I'm not saying that there aren't, sometimes, points when you might have to pull an all-nighter and, you know, spend a weekend at the office, whatever.
But this, kind of, constant, relentless, 24/7 availability is really fabricated for other purposes.
[Needing to to be available 24/7 is a fabricated idea.]
It's really serving this other function of, you know, allowing among a group of highly ambitious competitive people to stand out as the superstar.
So, we heard stories of consultants saying, you know, "We put together these hundred-slide decks."
"And we've spent the entire weekend perfecting them."
I mean, a hundred slides? Like, a client does not want a hundred slides.
So, why do we do it?
We do it because it's our opportunity to prove how smart we are; how smart and analytical we are.
It has nothing to do with what the client needs.

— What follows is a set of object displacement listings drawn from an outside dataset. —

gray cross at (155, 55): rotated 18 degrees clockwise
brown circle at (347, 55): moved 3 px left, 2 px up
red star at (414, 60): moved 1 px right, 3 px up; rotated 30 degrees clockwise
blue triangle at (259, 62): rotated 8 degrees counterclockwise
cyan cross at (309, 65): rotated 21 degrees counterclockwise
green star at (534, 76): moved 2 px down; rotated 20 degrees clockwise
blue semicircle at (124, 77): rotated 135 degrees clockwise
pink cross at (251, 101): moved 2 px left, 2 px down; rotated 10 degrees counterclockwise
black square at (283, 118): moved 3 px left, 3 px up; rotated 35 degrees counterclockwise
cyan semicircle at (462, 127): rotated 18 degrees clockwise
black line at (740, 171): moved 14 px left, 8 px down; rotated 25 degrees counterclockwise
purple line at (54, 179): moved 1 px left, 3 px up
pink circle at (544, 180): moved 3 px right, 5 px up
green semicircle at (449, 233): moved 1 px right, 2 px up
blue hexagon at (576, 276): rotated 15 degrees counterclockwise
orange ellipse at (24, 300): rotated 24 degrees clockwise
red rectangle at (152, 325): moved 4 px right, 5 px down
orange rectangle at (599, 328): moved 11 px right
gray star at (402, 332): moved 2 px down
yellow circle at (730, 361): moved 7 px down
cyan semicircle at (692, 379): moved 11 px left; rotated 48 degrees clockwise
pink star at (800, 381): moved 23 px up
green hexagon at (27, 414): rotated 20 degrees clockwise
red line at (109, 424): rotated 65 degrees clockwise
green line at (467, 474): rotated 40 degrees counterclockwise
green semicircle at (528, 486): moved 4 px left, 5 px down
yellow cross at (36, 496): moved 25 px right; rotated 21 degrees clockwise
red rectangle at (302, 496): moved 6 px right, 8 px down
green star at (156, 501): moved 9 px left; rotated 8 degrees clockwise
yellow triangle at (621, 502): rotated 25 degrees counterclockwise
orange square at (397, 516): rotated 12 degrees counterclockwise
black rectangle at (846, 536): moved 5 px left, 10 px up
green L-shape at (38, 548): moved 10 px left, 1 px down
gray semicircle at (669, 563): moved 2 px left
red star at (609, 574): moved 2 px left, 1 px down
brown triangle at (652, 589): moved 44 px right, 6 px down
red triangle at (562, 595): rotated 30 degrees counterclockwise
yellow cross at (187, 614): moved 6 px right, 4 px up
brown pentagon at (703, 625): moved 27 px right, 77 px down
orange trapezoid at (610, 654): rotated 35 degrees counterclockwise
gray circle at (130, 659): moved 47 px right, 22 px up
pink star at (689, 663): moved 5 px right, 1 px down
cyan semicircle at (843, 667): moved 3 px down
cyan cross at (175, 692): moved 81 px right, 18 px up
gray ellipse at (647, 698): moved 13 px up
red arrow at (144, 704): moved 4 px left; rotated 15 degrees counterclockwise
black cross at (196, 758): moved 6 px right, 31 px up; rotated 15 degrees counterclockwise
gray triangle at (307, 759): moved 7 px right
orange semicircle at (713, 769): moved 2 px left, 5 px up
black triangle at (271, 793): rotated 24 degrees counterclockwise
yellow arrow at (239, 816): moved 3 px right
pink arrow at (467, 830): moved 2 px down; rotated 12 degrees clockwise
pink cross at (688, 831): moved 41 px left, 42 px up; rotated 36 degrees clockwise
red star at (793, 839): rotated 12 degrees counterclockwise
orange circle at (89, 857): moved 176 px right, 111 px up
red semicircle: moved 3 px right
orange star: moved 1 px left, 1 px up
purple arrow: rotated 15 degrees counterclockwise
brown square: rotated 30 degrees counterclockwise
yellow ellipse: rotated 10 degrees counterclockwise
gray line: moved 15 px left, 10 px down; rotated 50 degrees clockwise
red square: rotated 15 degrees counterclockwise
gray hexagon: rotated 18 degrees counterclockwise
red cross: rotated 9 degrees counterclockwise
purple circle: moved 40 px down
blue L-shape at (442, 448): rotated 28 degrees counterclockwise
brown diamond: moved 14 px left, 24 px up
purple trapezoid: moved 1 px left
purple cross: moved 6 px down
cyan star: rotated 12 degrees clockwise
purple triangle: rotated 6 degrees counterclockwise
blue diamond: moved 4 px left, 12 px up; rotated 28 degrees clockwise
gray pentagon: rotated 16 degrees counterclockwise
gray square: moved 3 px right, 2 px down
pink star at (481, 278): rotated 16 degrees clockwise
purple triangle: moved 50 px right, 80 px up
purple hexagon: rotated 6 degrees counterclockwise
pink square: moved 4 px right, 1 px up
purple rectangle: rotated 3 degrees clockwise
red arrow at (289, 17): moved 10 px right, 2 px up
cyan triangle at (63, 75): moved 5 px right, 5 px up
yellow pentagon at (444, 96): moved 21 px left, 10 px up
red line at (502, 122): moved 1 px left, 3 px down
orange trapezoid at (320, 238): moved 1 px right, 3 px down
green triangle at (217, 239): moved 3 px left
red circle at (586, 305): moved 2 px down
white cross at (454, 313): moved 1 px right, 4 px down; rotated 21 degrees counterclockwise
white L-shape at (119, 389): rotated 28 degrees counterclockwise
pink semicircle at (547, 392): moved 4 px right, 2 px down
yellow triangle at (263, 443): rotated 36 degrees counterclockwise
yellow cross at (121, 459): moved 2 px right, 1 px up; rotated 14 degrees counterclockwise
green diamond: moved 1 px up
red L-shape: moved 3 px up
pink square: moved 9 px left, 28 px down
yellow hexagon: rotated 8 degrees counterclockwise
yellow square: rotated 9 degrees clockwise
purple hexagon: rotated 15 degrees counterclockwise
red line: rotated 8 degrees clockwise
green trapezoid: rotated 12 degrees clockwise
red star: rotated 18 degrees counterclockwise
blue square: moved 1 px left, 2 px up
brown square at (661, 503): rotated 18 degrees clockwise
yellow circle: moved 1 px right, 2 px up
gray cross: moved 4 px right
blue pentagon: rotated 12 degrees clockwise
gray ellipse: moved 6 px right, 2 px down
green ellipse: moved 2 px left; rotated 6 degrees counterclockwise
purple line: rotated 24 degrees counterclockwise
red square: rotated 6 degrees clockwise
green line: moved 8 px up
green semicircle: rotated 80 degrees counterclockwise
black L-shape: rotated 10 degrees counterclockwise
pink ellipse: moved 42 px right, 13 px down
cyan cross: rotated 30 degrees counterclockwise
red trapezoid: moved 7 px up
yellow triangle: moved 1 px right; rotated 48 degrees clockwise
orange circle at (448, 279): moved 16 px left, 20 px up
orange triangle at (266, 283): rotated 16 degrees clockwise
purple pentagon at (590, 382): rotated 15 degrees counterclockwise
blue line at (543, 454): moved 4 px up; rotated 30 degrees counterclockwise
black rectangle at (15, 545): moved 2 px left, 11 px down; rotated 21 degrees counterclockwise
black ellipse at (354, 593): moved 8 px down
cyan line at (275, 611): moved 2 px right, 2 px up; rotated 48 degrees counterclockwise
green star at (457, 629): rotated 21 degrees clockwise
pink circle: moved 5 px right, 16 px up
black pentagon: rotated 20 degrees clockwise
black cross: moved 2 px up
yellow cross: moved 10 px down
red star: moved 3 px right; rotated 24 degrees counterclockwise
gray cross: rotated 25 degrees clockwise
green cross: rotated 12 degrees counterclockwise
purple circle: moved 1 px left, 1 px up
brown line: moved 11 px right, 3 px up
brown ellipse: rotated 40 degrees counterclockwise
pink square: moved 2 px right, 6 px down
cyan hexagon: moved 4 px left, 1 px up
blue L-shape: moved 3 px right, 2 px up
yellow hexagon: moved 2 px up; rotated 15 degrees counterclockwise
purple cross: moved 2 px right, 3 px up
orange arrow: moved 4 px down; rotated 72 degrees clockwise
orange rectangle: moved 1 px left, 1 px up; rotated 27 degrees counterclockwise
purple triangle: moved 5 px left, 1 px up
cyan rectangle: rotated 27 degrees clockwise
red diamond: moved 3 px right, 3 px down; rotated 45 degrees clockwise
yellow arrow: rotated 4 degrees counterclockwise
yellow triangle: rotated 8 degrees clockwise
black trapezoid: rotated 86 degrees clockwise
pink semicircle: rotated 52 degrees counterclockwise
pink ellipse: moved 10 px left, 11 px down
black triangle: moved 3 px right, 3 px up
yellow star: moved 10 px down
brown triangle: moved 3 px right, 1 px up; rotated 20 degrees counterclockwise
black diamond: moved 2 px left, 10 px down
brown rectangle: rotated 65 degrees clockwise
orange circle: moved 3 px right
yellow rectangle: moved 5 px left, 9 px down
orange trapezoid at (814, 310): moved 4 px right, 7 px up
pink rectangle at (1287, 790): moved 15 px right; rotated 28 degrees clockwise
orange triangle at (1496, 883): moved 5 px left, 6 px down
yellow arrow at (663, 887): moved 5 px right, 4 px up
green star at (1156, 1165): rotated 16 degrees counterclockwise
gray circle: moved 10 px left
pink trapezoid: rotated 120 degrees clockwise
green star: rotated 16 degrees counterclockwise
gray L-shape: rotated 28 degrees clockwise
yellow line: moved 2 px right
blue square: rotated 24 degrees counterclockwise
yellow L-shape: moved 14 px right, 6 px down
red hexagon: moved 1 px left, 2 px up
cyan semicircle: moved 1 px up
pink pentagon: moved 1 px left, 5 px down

It has nothing to do with maintaining the competitiveness of the firm.
And, in fact, there's research to suggest that that kind of... that that kind of overwork is actually undermining, ultimately, of a firm's competitiveness.
Because it burns people out, it, you know, there's all sorts of negative repercussions of... of that kind of requirement.
[What can be done?]
Quite frankly, as an organizational scholar, I'm much more interested in, actually, what organizations can do about this.
If they really are interested in addressing these issues of structural inequality, say, "Where in our culture do we see structural inequality getting reproduced?"
"And what are the narratives?"
"What are the kinds of interactions people are having with each other?"
"What are our policies, our norms?"
And really taking a look at that.
"Is this... is this really true?"
"Do we really need 24/7 availability?"
"Is it really true that it's only women who are suffering?"
And, you know, "Do we want to change that?"